You have a number of concerns that are common to most new cat owners. None of them should cause you to even think about giving up this cat. All of them can be addressed in due time. You've only had the cat a short while. You and your roomate and the cat need more time to adjust to each other. Please be patient, all these things usually work out.

Many cats are a lot more desirous of attention than people expect. You say she's needy. She just wants attention, and she wants to be with someone...with YOU. She's not crying, that's just what it sounds like. She's talking to you!

As far as the other things, very briefly: play--just keep trying different things. Maybe she's not secure enough yet in her new home to want to play. Biting - do not encourage this. Here's a good site to read some articles on cat behaviors: http://www.littlebigcat.com/index.php?action=library. Same place for scratching. Cats like to scratch different materials, you just have to find one she likes. There's lots of information in messages here in the forum, feel free to use the search function to look for them.

Oh, one more....you can't "train" a cat. You can modify and redirect their normal behaviors so they make a better companion. But it takes time. Please be patient, and don't expect success overnight. A cat is well worth the investment in your time and effort.
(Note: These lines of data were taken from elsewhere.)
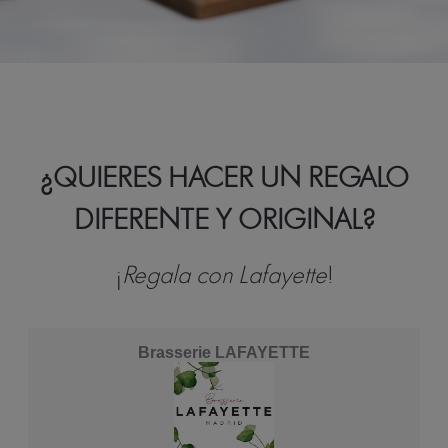
¿QUIERES HACER UN REGALO
DIFERENTE Y ORIGINAL?
¡
Regala con Lafayette
!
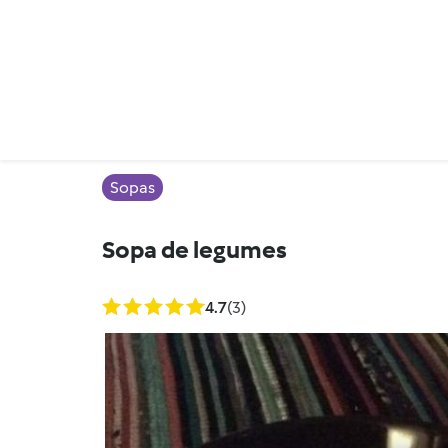
Sopas
Sopa de legumes
4.7
(3)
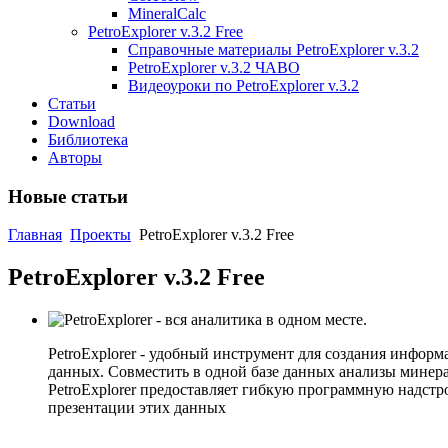
MineralCalc
PetroExplorer v.3.2 Free
Справочные материалы PetroExplorer v.3.2
PetroExplorer v.3.2 ЧАВО
Видеоуроки по PetroExplorer v.3.2
Статьи
Download
Библиотека
Авторы
Новые статьи
Главная
Проекты
PetroExplorer v.3.2 Free
PetroExplorer v.3.2 Free
PetroExplorer - удобный инструмент для создания инфо
данных. Совместить в одной базе данных анализы минерал
PetroExplorer предоставляет гибкую программную надстро
презентации этих данных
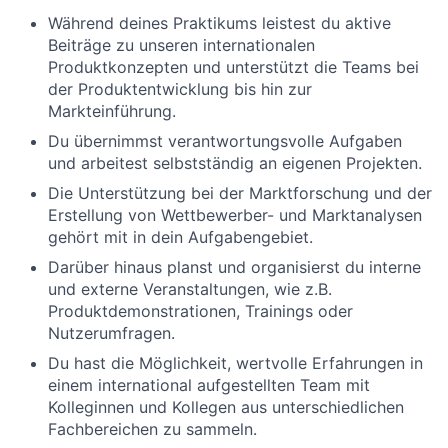
Während deines Praktikums leistest du aktive
Beiträge zu unseren internationalen
Produktkonzepten und unterstützt die Teams bei
der Produktentwicklung bis hin zur
Markteinführung.
Du übernimmst verantwortungsvolle Aufgaben
und arbeitest selbstständig an eigenen Projekten.
Die Unterstützung bei der Marktforschung und der
Erstellung von Wettbewerber- und Marktanalysen
gehört mit in dein Aufgabengebiet.
Darüber hinaus planst und organisierst du interne
und externe Veranstaltungen, wie z.B.
Produktdemonstrationen, Trainings oder
Nutzerumfragen.
Du hast die Möglichkeit, wertvolle Erfahrungen in
einem international aufgestellten Team mit
Kolleginnen und Kollegen aus unterschiedlichen
Fachbereichen zu sammeln.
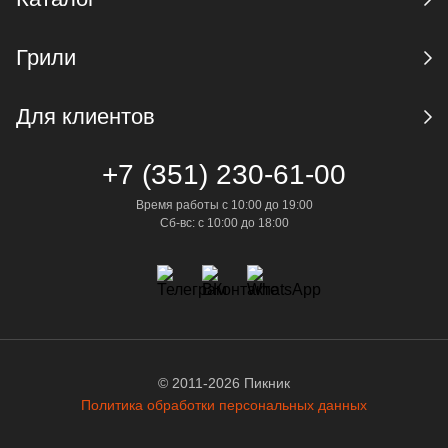
Грили
Для клиентов
+7 (351) 230-61-00
Время работы с 10:00 до 19:00
Сб-вс: с 10:00 до 18:00
© 2011-2026 Пикник
Политика обработки персональных данных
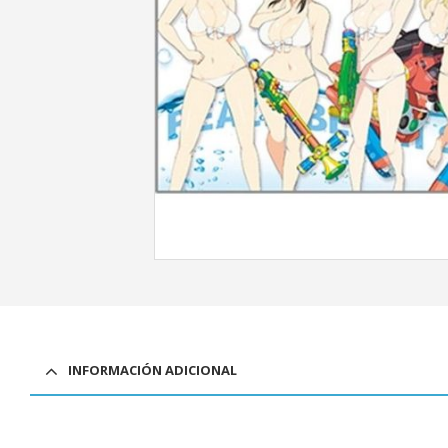
INFORMACIÓN ADICIONAL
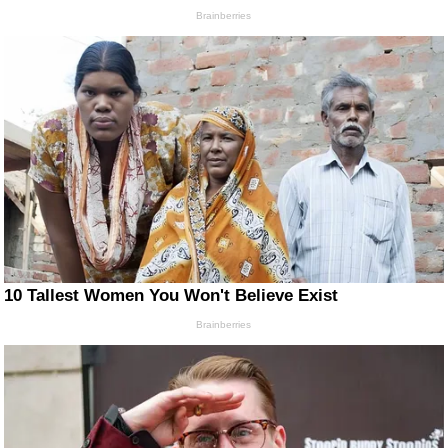
Brainberries
10 Tallest Women You Won't Believe Exist
Brainberries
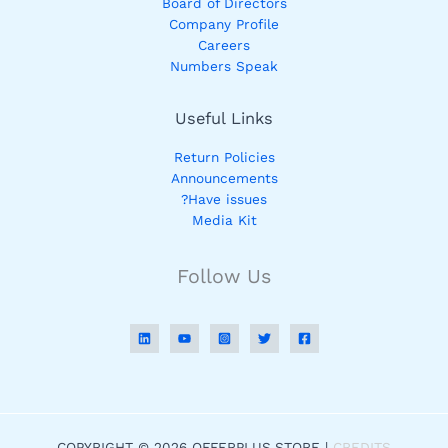
Board of Directors
Company Profile
Careers
Numbers Speak
Useful Links
Return Policies
Announcements
Have issues?
Media Kit
Follow Us
COPYRIGHT © 2026 OFFERPLUS.STORE |
CREDITS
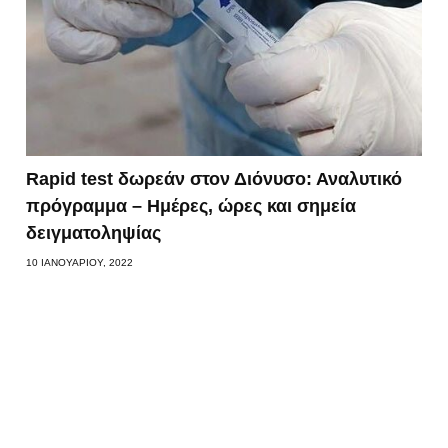
Rapid test δωρεάν στον Διόνυσο: Αναλυτικό
πρόγραμμα – Ημέρες, ώρες και σημεία
δειγματοληψίας
10 ΙΑΝΟΥΑΡΊΟΥ, 2022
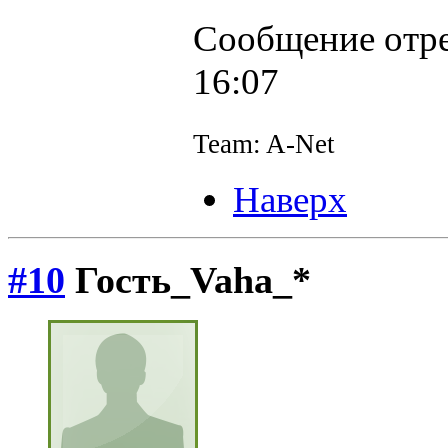
Сообщение отре
16:07
Team: A-Net
Наверх
#10
Гость_Vaha_*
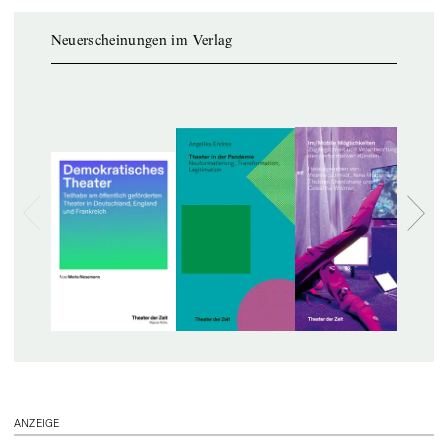
Neuerscheinungen im Verlag
ANZEIGE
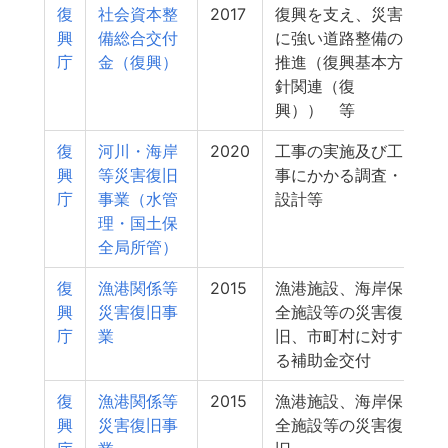
復
社会資本整
2017
復興を支え、災害
3
興
備総合交付
に強い道路整備の
庁
金（復興）
推進（復興基本方
針関連（復
興）） 等
復
河川・海岸
2020
工事の実施及び工
3
興
等災害復旧
事にかかる調査・
庁
事業（水管
設計等
理・国土保
全局所管）
復
漁港関係等
2015
漁港施設、海岸保
2
興
災害復旧事
全施設等の災害復
庁
業
旧、市町村に対す
る補助金交付
復
漁港関係等
2015
漁港施設、海岸保
2
興
災害復旧事
全施設等の災害復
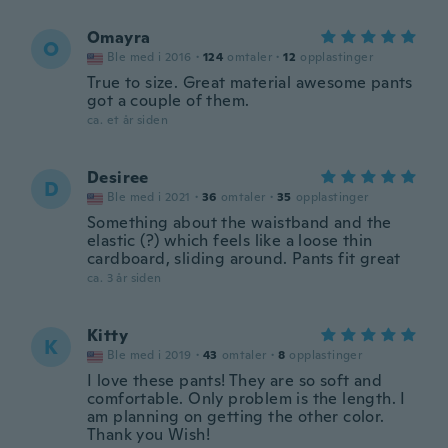
Omayra
O
Ble med i 2016
·
124
omtaler
·
12
opplastinger
True to size. Great material awesome pants
got a couple of them.
ca. et år siden
Desiree
D
Ble med i 2021
·
36
omtaler
·
35
opplastinger
Something about the waistband and the
elastic (?) which feels like a loose thin
cardboard, sliding around. Pants fit great
ca. 3 år siden
Kitty
K
Ble med i 2019
·
43
omtaler
·
8
opplastinger
I love these pants! They are so soft and
comfortable. Only problem is the length. I
am planning on getting the other color.
Thank you Wish!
We look forward to hearing of your cat adventures, and post a picture if you have one.

Best Wishes!


----------



## violina23 (Jun 28, 2004)

Good luck with your new kitty!

You should be really observant when you try to pet your kitty as to what is acceptable, and what isn't. Cats aren't always like dogs, rolling over to enjoy a nice belly rub. Kiera has to be in a REALLY good and trusting mood in order for me to pet her belly, and even then it's rarely more than 15 seconds or so. I find Kiera responds much better to some petting/scratching on her head, or under her chin. In time, you'll learn your cat's signals and what makes her tick and you can work with them, just like you'd work with a new coworker or roomate.


----------



## Gudewife (Jun 27, 2004)

I think that a lot of the neediness is adjustment...she's been through a LOT in the last few weeks, and she may be a little overwhelmed by too much new territory all at once. Can you try giving her a day or two in one room with her food, littlerbox, toys, and scratching posts, going in often to visit, play, and cuddle? Then gradually reintroduce her to the rest of the house so it's not too much all at once, and see if she does better once she's had time to figure out where everything is. From shelter to spay to sickbed to giant new home is a lot to take in all at once. :wink: Leave her a radio on low volume when she's alone (my cat likes NPR).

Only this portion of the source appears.